Report all lines of the records that contain "Consulter".

[INPUT — start]

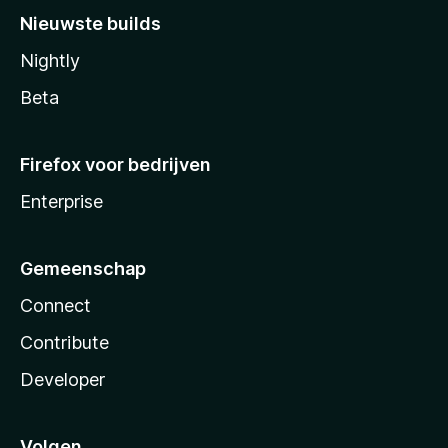
Nieuwste builds
Nightly
Beta
Firefox voor bedrijven
Enterprise
Gemeenschap
Connect
Contribute
Developer
Volgen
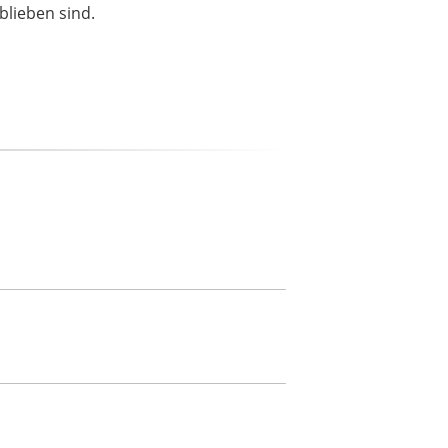
blieben sind.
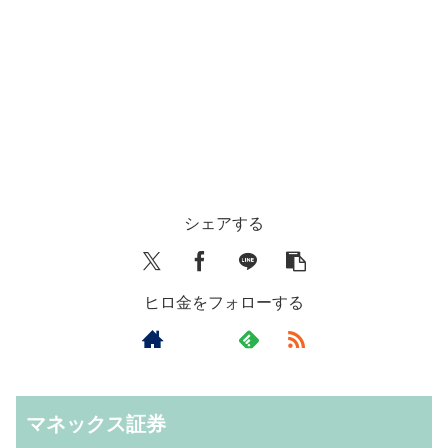
シェアする
ヒロ金をフォローする
マネックス証券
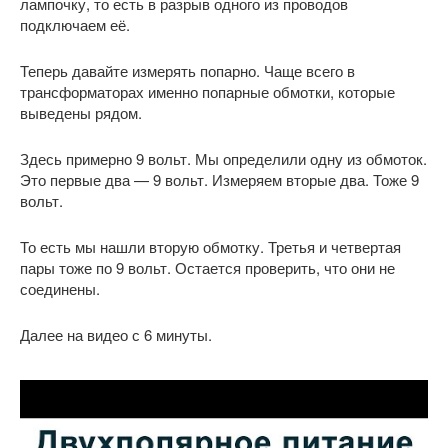
лампочку, то есть в разрыв одного из проводов
подключаем её.
Теперь давайте измерять попарно. Чаще всего в
трансформаторах именно попарные обмотки, которые
выведены рядом.
Здесь примерно 9 вольт. Мы определили одну из обмоток.
Это первые два — 9 вольт. Измеряем вторые два. Тоже 9
вольт.
То есть мы нашли вторую обмотку. Третья и четвертая
пары тоже по 9 вольт. Остается проверить, что они не
соединены.
Далее на видео с 6 минуты.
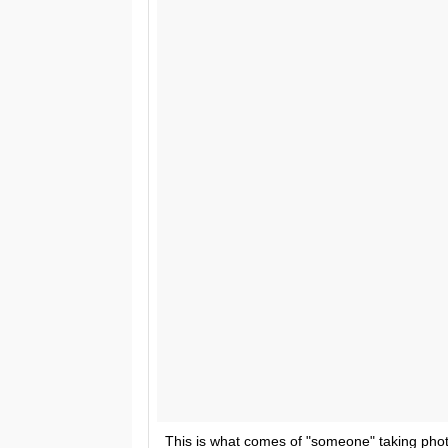
This is what comes of "someone" taking pho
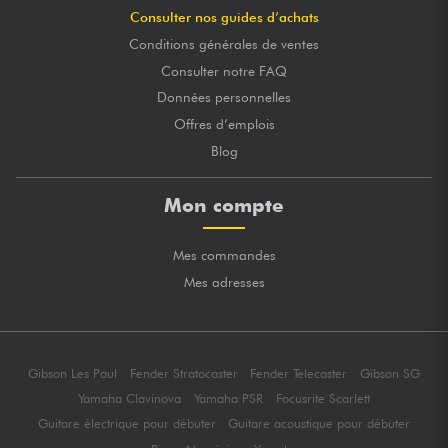
Consulter nos guides d’achats
Conditions générales de ventes
Consulter notre FAQ
Données personnelles
Offres d’emplois
Blog
Mon compte
Mes commandes
Mes adresses
Gibson Les Paul
Fender Stratocaster
Fender Telecaster
Gibson SG
Yamaha Clavinova
Yamaha PSR
Focusrite Scarlett
Guitare électrique pour débuter
Guitare acoustique pour débuter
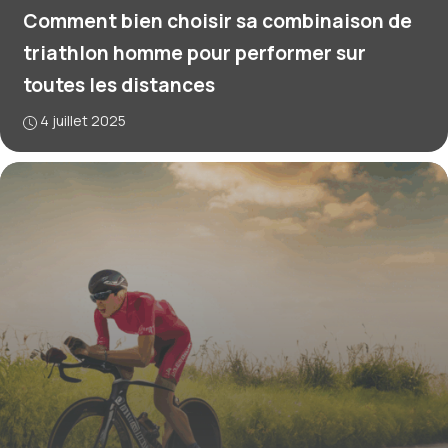
Comment bien choisir sa combinaison de
triathlon homme pour performer sur
toutes les distances
4 juillet 2025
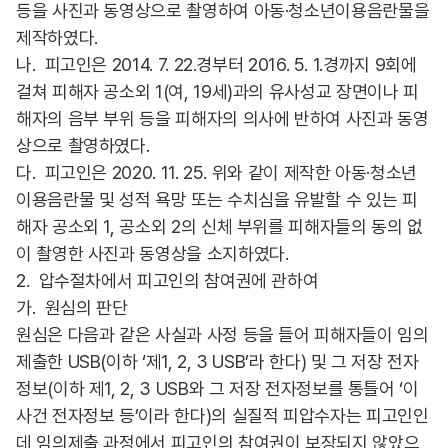
등을 사진과 동영상으로 촬영하여 아동·청소년이용음란물을
제작하였다.
나. 피고인은 2014. 7. 22.경부터 2016. 5. 1.경까지 9회에
걸쳐 피해자 공소외 1(여, 19세)과의 유사성교 장면이나 피
해자의 음부 부위 등을 피해자의 의사에 반하여 사진과 동영
상으로 촬영하였다.
다. 피고인은 2020. 11. 25. 위와 같이 제작한 아동·청소년
이용음란물 및 성적 욕망 또는 수치심을 유발할 수 있는 피
해자 공소외 1, 공소외 2의 신체 부위를 피해자들의 동의 없
이 촬영한 사진과 동영상을 소지하였다.
2. 압수절차에서 피고인의 참여권에 관하여
가. 원심의 판단
원심은 다음과 같은 사실과 사정 등을 들어 피해자들이 임의
제출한 USB(이하 ‘제1, 2, 3 USB’라 한다) 및 그 저장 전자
정보(이하 제1, 2, 3 USB와 그 저장 전자정보를 통틀어 ‘이
사건 전자정보 등’이라 한다)의 실질적 피압수자는 피고인인
데 임의제출 과정에서 피고인의 참여권이 보장되지 않았으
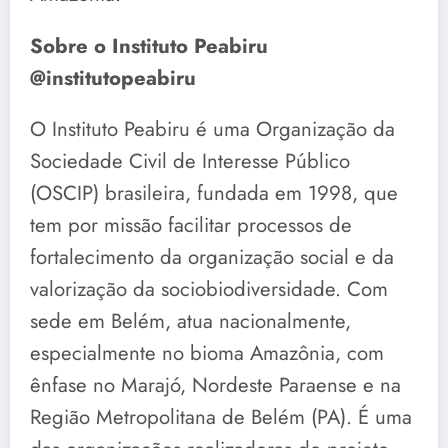
Sobre o Instituto Peabiru
@institutopeabiru
O Instituto Peabiru é uma Organização da
Sociedade Civil de Interesse Público
(OSCIP) brasileira, fundada em 1998, que
tem por missão facilitar processos de
fortalecimento da organização social e da
valorização da sociobiodiversidade. Com
sede em Belém, atua nacionalmente,
especialmente no bioma Amazônia, com
ênfase no Marajó, Nordeste Paraense e na
Região Metropolitana de Belém (PA). É uma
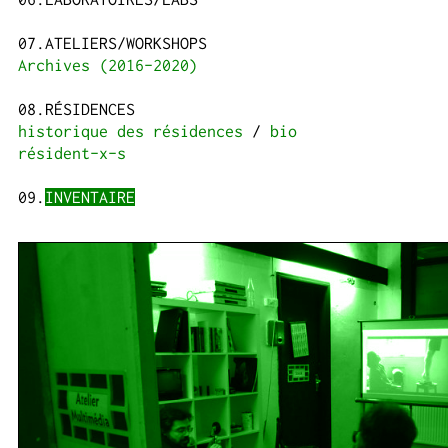
ATELIERS/WORKSHOPS
Archives (2016-2020)
RÉSIDENCES
historique des résidences
bio
résident-x-s
INVENTAIRE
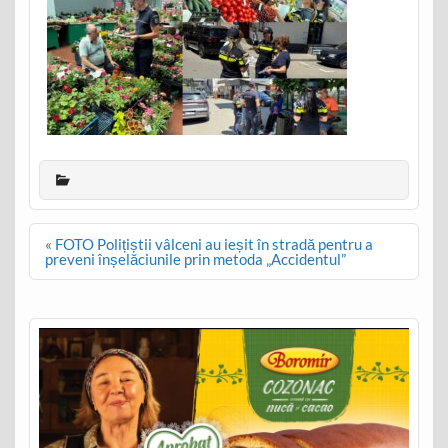
Post
« FOTO Polițiștii vâlceni au ieșit în stradă pentru a
navigation
preveni înșelăciunile prin metoda „Accidentul”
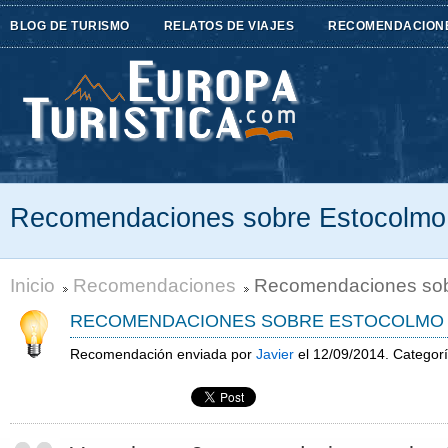
BLOG DE TURISMO
RELATOS DE VIAJES
RECOMENDACION
Recomendaciones sobre Estocolmo
Inicio
Recomendaciones
Recomendaciones sob
RECOMENDACIONES SOBRE ESTOCOLMO
Recomendación enviada por
Javier
el 12/09/2014. Categor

[INPUT — finish]

== SOLUTION TO THE EXERCISE ==
Consulter nos guides d’achats
Consulter notre FAQ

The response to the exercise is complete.